Ethics In Machine Learning: What we learned from Tay chatbot fiasco?
As Microsoft chatbot Tay showed, Machine Learning brings us into a new world where our views on ethics and political correctness will be challenged. ML learns from us. In both good and bad ways, it reflects what we really are.
By Courtney Burton, MLconf.
As machine learning matures, we’re seeing the deterioration of innocence of these systems and algorithms. Initiated by dreamers and hackers decades ago, Machine Learning has recently been disrupting and is now shaping the world economy. But does this come at a price? Machine Learning brings us into a new world where our views on ethics and political correctness will be challenged. ML learns from us. In both good and bad ways, it reflects what we really are.
Yesterday, Microsoft launched a chatbot “Tay” on Twitter to interact with the twittersphere and learn from her interactions with others. Tweeters and trolls jumped in, the initial conversations were positive and altruistic, some mentioning the trending topic of #NationalPuppyDay. However, within a few hours and thousands of tweet interactions with trolls and jokesters, Tay was spewing negative, misogynistic, racist and racey tweets. Subsequently, Microsoft had Tay say goodnight within 24 hours and removed many of her offensive tweets. This experiment raises the question- “Can AI really ever be safe if it learns from us?”
This has been on our minds, at MLconf, as well. Last month, we hosted the question on Quora: “What constraints to AI and machine learning algorithms are needed to prevent AI from becoming a dystopian threat to humanity?“ The winner of the contest, Igor Markov, responded, quoting Andrew Ng's analogy that compares AI's threat to humanity to the dangers of overpopulating Mars. There were 56 answers in total, citing science fiction, implementing stable-by-design research directions, and free-market competition among AIs to prevent any single one from attaining a monopoly. We were pleased with the community participation and responses. In fact, we’ve invited some of the participants to present their work and opinions at MLconf Seattle on May 20th.
MLconf Seattle will host a collection of talks focusing on the topic of Ethics in Machine Learning. Evan Estola, from Meetup.com, will present “When Recommender Systems Go Bad”, where he’ll cover some examples of recommendation systems that have gone wrong across various industries, as well as why they went wrong and what can be done about it. We’ve also recently confirmed a presentation by Florian Tramèr, co-author of the paper ”Discovering Unwarranted Associations in Data-Driven Applications with the FairTest Testing Toolkit” that describes FairTest, a testing toolkit that detects unwarranted associations between an algorithm’s outputs (e.g., prices or labels) and user subpopulations, including sensitive groups (e.g., defined by race or gender). We anticipate additional talks on the subject of ethics in ML, as well as talks covering general ML, NLP, Probabilistic Programming, Deep Learning, Sketching, Algorithms and more. Readers of this article mention “Ethics17” for a 17% discount on tickets to MLconf Seattle!

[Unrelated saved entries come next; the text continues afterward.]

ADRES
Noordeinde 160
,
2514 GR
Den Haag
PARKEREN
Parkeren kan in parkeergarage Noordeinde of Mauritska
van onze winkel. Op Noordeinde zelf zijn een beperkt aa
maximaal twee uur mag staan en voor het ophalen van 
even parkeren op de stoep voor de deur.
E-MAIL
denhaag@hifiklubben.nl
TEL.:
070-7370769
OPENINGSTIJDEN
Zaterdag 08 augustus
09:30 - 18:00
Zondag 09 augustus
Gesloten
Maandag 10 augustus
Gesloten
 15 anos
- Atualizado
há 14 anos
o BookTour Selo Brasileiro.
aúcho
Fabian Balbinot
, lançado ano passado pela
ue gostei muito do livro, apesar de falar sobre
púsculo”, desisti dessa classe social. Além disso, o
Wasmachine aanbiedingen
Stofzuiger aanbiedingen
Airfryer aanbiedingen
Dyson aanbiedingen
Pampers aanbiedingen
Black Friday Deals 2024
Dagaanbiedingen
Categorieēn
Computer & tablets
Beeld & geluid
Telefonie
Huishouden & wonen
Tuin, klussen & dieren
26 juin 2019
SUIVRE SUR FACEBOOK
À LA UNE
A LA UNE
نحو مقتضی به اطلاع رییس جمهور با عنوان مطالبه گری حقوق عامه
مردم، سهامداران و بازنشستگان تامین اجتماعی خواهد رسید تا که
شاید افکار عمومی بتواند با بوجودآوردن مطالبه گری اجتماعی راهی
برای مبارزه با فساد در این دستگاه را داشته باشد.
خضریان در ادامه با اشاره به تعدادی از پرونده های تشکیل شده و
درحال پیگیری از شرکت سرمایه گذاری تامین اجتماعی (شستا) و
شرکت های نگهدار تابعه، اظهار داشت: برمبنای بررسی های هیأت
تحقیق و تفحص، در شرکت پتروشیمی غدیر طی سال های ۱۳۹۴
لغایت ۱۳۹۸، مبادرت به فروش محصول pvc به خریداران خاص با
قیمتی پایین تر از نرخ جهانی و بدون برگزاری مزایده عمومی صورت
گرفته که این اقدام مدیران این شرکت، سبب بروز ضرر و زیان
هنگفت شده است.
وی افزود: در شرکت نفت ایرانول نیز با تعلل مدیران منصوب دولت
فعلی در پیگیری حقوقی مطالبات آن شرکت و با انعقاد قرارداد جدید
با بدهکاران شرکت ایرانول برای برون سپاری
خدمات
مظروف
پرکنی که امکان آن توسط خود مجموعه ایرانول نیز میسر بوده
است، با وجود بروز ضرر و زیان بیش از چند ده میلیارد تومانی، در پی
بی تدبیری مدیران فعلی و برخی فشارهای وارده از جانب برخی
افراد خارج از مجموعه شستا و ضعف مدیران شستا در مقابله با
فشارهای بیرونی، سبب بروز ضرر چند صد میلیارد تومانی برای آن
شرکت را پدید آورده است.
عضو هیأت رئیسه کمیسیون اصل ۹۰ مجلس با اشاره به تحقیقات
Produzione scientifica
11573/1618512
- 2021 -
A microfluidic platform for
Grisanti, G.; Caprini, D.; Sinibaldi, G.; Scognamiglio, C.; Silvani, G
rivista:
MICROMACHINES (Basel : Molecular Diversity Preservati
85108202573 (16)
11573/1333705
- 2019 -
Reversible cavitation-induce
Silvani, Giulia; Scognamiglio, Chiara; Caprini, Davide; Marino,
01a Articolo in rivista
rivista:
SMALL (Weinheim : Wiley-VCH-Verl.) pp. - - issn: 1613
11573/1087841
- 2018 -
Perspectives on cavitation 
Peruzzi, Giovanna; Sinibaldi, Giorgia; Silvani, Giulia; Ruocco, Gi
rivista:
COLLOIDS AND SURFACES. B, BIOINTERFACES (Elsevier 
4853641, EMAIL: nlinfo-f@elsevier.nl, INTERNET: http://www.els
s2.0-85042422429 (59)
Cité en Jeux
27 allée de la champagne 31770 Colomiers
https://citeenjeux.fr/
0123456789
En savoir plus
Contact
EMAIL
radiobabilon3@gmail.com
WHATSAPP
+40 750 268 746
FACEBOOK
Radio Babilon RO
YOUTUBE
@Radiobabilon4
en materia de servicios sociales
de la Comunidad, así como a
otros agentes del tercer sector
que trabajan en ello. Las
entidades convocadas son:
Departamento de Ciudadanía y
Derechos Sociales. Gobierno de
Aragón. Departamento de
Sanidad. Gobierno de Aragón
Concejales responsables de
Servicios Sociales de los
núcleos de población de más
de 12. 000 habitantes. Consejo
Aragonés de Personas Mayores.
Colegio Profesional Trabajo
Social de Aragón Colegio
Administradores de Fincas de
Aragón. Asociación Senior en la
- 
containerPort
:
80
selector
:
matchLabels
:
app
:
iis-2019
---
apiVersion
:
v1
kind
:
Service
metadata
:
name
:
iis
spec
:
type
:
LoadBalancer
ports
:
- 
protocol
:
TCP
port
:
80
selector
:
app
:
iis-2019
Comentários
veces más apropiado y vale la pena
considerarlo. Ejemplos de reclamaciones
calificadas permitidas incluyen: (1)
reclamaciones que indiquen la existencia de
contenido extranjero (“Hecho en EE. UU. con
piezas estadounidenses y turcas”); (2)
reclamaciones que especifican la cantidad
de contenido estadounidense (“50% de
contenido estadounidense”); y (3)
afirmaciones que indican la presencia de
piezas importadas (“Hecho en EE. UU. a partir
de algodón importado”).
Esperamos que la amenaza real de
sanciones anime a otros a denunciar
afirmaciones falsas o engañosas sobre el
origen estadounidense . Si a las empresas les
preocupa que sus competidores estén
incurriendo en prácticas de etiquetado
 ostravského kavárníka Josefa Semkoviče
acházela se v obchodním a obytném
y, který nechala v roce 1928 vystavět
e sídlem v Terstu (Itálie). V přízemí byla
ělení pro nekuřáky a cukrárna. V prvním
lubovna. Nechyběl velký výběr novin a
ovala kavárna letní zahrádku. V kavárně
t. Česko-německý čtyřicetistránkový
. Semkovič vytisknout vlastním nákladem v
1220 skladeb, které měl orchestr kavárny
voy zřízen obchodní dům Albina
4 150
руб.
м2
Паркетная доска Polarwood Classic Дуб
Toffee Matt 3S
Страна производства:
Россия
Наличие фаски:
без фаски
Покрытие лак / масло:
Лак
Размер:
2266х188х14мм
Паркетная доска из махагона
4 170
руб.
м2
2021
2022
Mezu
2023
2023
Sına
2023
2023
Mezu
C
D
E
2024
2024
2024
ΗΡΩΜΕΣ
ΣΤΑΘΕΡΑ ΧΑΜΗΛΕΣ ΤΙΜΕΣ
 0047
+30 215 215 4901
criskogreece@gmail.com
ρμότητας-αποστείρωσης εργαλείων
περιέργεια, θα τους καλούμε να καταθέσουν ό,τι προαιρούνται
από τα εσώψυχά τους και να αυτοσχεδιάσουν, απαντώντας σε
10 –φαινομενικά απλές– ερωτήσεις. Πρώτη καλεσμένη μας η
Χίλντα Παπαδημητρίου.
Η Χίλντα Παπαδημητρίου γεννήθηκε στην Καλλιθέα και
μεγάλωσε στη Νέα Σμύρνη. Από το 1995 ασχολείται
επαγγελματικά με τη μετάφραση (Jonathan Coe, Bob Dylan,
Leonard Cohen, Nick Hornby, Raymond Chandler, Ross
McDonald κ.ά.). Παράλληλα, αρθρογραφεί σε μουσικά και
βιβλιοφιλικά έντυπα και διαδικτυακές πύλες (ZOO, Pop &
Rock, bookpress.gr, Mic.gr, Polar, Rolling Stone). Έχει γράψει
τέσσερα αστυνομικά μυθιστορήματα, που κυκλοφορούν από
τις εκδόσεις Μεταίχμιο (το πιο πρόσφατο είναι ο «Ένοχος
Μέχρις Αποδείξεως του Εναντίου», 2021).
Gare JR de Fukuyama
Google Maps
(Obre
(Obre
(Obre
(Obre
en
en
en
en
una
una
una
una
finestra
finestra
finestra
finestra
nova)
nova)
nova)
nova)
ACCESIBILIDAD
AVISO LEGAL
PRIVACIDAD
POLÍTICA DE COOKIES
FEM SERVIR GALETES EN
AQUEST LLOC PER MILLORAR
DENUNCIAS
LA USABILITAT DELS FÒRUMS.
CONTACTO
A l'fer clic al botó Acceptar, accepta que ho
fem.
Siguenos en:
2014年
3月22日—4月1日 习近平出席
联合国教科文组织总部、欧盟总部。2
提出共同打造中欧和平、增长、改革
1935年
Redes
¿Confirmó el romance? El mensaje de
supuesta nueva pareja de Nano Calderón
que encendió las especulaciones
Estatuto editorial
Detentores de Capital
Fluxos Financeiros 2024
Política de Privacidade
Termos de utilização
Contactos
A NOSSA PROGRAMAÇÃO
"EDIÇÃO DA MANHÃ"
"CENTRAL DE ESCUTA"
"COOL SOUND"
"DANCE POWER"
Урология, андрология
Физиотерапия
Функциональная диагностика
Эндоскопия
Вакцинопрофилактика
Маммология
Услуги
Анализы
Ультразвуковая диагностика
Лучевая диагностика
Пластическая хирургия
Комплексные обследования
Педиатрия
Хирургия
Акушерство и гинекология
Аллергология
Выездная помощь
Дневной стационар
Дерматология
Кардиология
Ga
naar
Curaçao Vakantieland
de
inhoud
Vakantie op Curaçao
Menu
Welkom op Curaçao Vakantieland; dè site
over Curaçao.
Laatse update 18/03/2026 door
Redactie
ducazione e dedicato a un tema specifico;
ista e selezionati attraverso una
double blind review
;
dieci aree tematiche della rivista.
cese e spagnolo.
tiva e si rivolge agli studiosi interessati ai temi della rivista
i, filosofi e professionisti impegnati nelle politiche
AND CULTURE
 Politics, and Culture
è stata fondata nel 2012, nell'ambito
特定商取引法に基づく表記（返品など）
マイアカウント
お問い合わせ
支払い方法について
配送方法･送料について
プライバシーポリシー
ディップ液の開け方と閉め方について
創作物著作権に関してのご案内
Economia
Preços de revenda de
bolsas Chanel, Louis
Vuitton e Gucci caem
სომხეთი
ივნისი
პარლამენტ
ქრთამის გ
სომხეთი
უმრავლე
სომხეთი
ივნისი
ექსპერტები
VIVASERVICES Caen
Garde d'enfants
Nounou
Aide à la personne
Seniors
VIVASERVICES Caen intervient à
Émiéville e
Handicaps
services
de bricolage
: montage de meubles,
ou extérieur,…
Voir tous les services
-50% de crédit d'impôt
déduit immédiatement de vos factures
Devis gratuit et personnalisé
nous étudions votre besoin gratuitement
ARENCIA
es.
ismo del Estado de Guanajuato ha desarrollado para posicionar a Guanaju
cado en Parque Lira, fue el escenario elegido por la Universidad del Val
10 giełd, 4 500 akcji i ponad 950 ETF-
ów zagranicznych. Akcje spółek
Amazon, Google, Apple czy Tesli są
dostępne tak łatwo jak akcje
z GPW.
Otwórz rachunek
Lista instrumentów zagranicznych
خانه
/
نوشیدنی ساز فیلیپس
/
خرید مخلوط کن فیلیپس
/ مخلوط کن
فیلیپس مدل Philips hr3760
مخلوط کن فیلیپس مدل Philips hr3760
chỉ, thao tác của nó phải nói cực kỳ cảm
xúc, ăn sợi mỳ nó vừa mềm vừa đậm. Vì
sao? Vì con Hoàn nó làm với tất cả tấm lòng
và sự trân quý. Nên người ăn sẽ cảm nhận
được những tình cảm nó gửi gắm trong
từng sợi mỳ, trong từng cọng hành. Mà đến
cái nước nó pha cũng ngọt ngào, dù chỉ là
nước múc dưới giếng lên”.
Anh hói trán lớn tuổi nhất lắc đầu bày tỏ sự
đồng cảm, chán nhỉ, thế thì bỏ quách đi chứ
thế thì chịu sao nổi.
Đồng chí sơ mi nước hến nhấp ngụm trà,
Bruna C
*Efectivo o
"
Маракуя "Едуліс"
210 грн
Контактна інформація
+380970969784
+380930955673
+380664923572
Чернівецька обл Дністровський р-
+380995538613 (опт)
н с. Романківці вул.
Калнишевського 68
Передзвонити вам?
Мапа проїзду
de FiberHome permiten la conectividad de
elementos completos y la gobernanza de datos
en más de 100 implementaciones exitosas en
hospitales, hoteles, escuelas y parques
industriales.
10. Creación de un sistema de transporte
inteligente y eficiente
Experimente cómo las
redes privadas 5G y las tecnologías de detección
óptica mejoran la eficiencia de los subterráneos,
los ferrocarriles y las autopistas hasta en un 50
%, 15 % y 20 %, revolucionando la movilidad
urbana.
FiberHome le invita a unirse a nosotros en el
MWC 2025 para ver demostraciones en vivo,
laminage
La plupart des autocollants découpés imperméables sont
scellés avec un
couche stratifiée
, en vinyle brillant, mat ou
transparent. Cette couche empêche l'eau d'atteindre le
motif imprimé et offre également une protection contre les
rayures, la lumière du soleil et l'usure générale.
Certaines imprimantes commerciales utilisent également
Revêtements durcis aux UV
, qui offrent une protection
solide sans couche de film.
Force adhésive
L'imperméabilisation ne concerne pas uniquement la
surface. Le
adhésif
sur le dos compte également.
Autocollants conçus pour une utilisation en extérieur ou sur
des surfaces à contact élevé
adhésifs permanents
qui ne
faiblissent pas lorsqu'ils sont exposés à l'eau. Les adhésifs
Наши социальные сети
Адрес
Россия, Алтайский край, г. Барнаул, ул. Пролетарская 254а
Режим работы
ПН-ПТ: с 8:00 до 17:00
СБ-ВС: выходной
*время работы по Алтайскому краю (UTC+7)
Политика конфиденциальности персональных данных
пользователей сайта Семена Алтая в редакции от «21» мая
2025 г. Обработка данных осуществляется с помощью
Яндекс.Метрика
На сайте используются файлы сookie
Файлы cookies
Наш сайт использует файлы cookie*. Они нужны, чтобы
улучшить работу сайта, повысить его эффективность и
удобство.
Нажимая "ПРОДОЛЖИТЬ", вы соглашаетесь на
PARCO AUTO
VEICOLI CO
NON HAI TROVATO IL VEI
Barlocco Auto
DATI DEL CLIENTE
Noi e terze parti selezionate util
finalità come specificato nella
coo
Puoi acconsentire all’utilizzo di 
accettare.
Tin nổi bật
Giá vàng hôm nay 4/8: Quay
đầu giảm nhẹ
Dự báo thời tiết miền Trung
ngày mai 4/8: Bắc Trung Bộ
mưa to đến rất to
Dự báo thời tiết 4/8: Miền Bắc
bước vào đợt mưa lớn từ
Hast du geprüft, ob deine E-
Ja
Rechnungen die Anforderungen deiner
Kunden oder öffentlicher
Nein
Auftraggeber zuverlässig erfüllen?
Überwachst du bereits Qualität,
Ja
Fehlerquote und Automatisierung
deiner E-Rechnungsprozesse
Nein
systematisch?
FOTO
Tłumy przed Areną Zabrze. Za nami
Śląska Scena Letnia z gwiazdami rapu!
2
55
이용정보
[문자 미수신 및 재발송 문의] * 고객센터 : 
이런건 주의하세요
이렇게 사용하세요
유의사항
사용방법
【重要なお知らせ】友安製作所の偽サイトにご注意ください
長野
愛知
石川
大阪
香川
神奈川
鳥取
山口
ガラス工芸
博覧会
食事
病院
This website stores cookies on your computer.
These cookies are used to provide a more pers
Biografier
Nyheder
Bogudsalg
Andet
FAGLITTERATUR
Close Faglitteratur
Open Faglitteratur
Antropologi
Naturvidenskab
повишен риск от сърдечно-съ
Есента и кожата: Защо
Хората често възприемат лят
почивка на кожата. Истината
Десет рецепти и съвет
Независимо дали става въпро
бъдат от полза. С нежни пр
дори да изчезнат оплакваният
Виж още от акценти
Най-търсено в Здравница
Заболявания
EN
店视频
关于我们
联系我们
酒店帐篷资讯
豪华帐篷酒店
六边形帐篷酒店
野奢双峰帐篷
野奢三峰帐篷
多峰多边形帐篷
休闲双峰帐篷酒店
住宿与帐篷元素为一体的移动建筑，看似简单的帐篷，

It’s a very exciting time for humans and machines. Humans are actively interacting with ML based systems on a daily basis. Google’s DeepMind team and their AlphaGo software achieved a crushing 4-1 victory over human Go master, Lee Sedol, in what will become the most famous Go match ever played. One of the spectators, writing for the “Go Game Guru” blog, mentioned feeling physically ill while watching AlphaGo leisurely dominate its expert human opponent. We humans aren’t accustomed to feeling like the mouse in cat-and-mouse style games.
ML is powerful and exciting technology. It’s enabling us to solve problems that seemed insurmountable before. It’s also disquieting to many people, as powerful new technology often is. We’re thrilled to be a part of the conversation and honored to have many of the best minds in the Machine Learning and AI communities attending and speaking at MLconf events.